1

Samuel y Saúl

Había un hombre de Guibeá de Benjamín llamado Quis, hijo de Abiel, de Seror, de Becorá, de Afía, benjaminita, de buena posición.

2

 Tenía un hijo que se llamaba Saúl, que era joven y apuesto. Era el israelita más alto: de los hombros para arriba, sobresalía por encima de todos los demás.

3

 A su padre, Quis, se le habían extraviado unas burras, y dijo a su hijo Saúl: –Llévate a uno de los criados y vete a buscar las burras.

4

 Cruzaron la serranía de Efraín y atravesaron la región de Salisá, pero no las encontraron. Atravesaron la región de Saalín, y nada. Atravesaron la región de Benjamín, y tampoco.

5

 Cuando llegaron a la región de Suf, Saúl dijo al criado que iba con él: –Vamos a volvernos, no sea que mi padre deje de lado las burras y empiece a preocuparse por nosotros.

6

 Pero el criado repuso: –Precisamente en ese pueblo hay un hombre de Dios de gran fama; lo que él dice sucede sin falta. Vamos allá. A lo mejor nos orienta sobre lo que andamos buscando.

7

 Saúl replicó: –Y si vamos, ¿qué le llevamos a ese hombre?

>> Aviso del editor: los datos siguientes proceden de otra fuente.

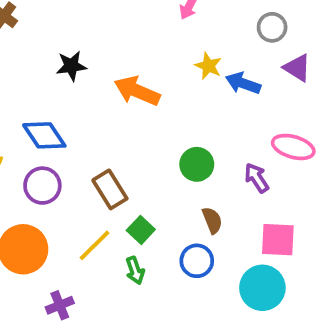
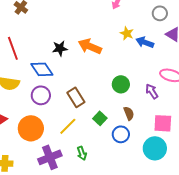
black star: (71, 66) -> (60, 48), moved
green square: (141, 230) -> (100, 118), moved
green arrow: (135, 270) -> (82, 153), moved
purple cross: (60, 305) -> (50, 157), size x1.6

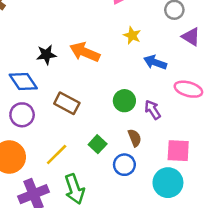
blue arrow: (145, 42) -> (155, 62), moved
purple arrow: (152, 91) -> (153, 110), moved
brown rectangle: (76, 97) -> (67, 103), moved, turned -30
green arrow: (82, 153) -> (74, 189), size x1.6

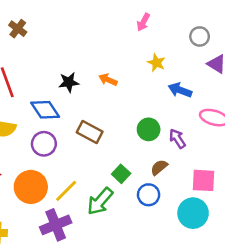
orange arrow: (85, 52) -> (108, 80), size x0.6
brown semicircle: (135, 138) -> (159, 167), turned -108
yellow line: (57, 154) -> (66, 191), moved
green arrow: (74, 189) -> (100, 201), moved, turned 60

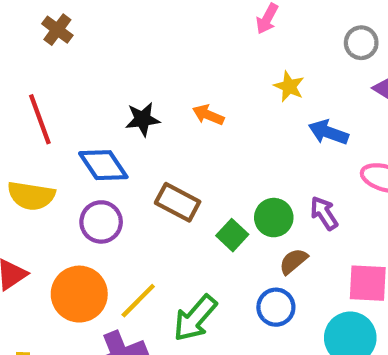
green circle: (149, 129) -> (274, 218), moved
green square: (121, 174) -> (232, 235), moved

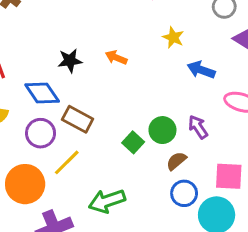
brown rectangle: (178, 202) -> (78, 119), moved
yellow line: (138, 301) -> (67, 162), moved
blue circle: (276, 307) -> (184, 193), moved
green arrow: (195, 318) -> (107, 201), turned 30

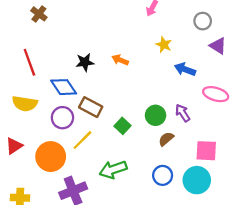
green square: (133, 142) -> (123, 126), moved
blue circle: (184, 193) -> (163, 175), moved

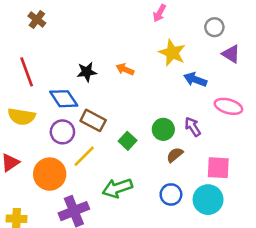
yellow star: (164, 45) -> (172, 53), size x1.5

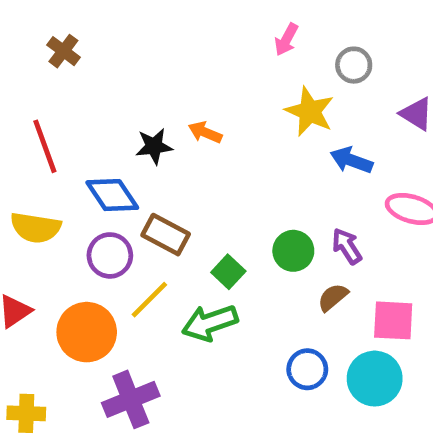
gray circle: (214, 27) -> (354, 65), moved
orange arrow: (125, 69) -> (205, 132), moved
brown semicircle: (175, 155) -> (333, 297), moved
green arrow: (117, 188) -> (210, 323), moved

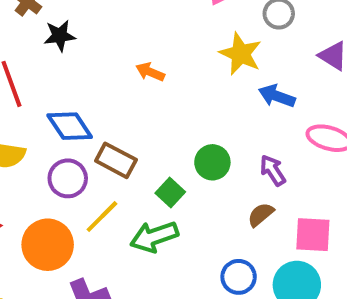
black star: (154, 146) -> (60, 36), moved
green circle: (293, 251) -> (212, 162), moved

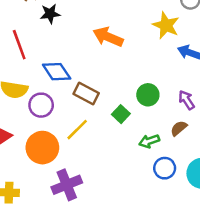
orange arrow: (150, 72) -> (108, 37), size x1.6
purple circle: (68, 178) -> (41, 105), moved
green arrow: (154, 237) -> (149, 141), moved, size x0.7

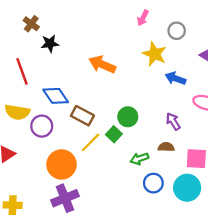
green circle: (148, 95) -> (128, 117), moved
brown semicircle: (179, 128) -> (166, 147), turned 42
yellow line: (77, 130) -> (91, 142), moved
orange circle: (42, 148) -> (61, 164), moved

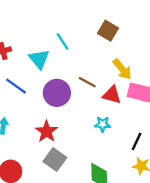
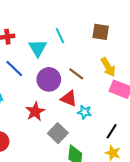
brown square: (108, 31) -> (101, 32), turned -30
red triangle: (112, 95) -> (69, 99), moved
gray square: (55, 159) -> (58, 133), moved

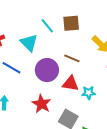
brown square: (101, 32) -> (71, 23), moved

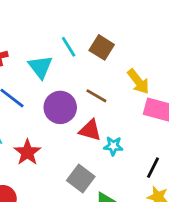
brown square: (71, 23) -> (102, 47), turned 30
red star: (42, 104) -> (27, 152), moved

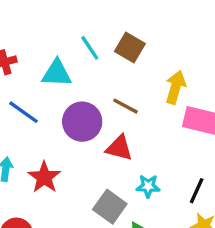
cyan triangle: (40, 67) -> (57, 73), turned -48
yellow arrow: (138, 82) -> (175, 87), turned -124
cyan star: (113, 146) -> (148, 186), moved

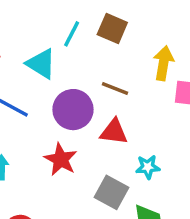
cyan line: (90, 48) -> (72, 34), turned 68
cyan triangle: (57, 73) -> (41, 64), turned 36
red star: (44, 177) -> (61, 159), moved

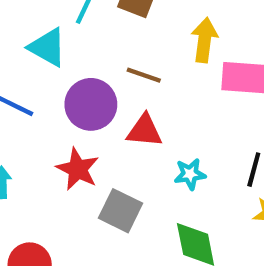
gray square: (111, 192) -> (121, 211), moved

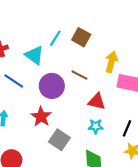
red triangle: (144, 131) -> (97, 101), moved

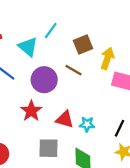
brown square: (81, 37) -> (83, 45), moved, turned 36
red triangle: (97, 101) -> (65, 119), moved
gray square: (59, 140) -> (48, 148), moved, turned -36

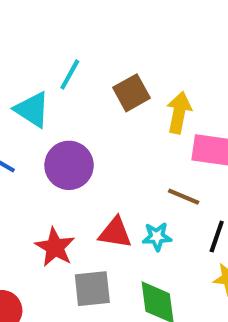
brown line: (74, 70) -> (184, 197), moved
red star: (31, 111) -> (55, 247), moved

Porque no nos queda pan en las alforjas y no tenemos nada que llevarle a ese hombre de Dios. ¿Qué nos queda?

8

 El criado respondió: –Tengo aquí dos gramos y medio de plata; se los daré al profeta y nos orientará.

9

 En Israel, antiguamente, el que iba a consultar a Dios, decía así: ¡Vamos al vidente!, porque antes se llamaba vidente al que hoy llamamos profeta.

10

 Saúl comentó: –Muy bien. ¡Vamos! Y caminaron hacia el pueblo en donde estaba el hombre de Dios.

11

 Mientras subían por la cuesta del pueblo, encontraron a unas muchachas que salían a buscar agua; les preguntaron: –¿Vive aquí el vidente?

12

 Ellas contestaron: –Sí; se te ha adelantado. Precisamente hoy ha llegado a la ciudad, porque hoy se ofrece un sacrificio público en el lugar alto.

13

 Si entran en la ciudad, lo encontrarán antes de que suba al lugar alto para el banquete; porque no se pondrán a comer hasta que él llegue, porque a él le corresponde bendecir el sacrificio, y luego comen los convidados. Suban ahora, que ahora precisamente lo encontrarán.

14

 Subieron a la ciudad. Y justamente cuando entraban les salió al encuentro Samuel que subía al lugar alto.

15

 El día antes de llegar Saúl, el Señor había revelado a Samuel:

16

 –Mañana te enviaré un hombre de la región de Benjamín, para que lo unjas como jefe de mi pueblo, Israel, y libre a mi pueblo de la dominación filistea; porque he visto la aflicción de mi pueblo, sus quejas han llegado hasta mí.

17

 Cuando Samuel vio a Saúl, el Señor le avisó: –Ése es el hombre de quien te hablé; ése regirá a mi pueblo.

18

 Saúl se acercó a Samuel en medio de la entrada y le dijo: –Haz el favor de decirme dónde está la casa del vidente.

19

 Samuel le respondió: –Yo soy el vidente. Sube delante de mí al lugar alto; hoy comerán conmigo y mañana te dejaré marchar y responderé a todo lo que te preocupa.

20

 Por las burras que se te perdieron hace tres días no te preocupes, que ya aparecieron. Además, ¿por quién suspira todo Israel? Por ti y por la familia de tu padre.

21

 Saúl respondió: –¡Si yo soy de Benjamín, la menor de las tribus de Israel! Y de todas las familias de Benjamín, mi familia es la menos importante. ¿Por qué me dices eso?

22

 Entonces Samuel tomó a Saúl y a su criado, los metió en el comedor y los puso en la presidencia de los convidados, unas treinta personas.

23

 Luego dijo al cocinero: –Trae la ración que te encargué, la que te dije que apartaras.

24

 El cocinero sacó el muslo y la cola, y se lo sirvió a Saúl. Samuel dijo: –Ahí tienes lo que te reservaron; come, que te lo han guardado para esta ocasión, para que lo comas con los convidados. Así Saúl comió aquel día con Samuel.

25

 Después bajaron del lugar alto a la ciudad, y Samuel habló con Saúl en la azotea.

26

Unción de Saúl 

Al despuntar el sol, Samuel fue a la azotea a llamarlo:

–Levántate, voy a dejarte partir. Saúl se levantó, y los dos, él y Samuel, salieron de casa.

27

 Cuando habían bajado hasta las afueras, Samuel le dijo: –Dile al criado que vaya delante; tú párate un momento y te comunicaré la Palabra de Dios.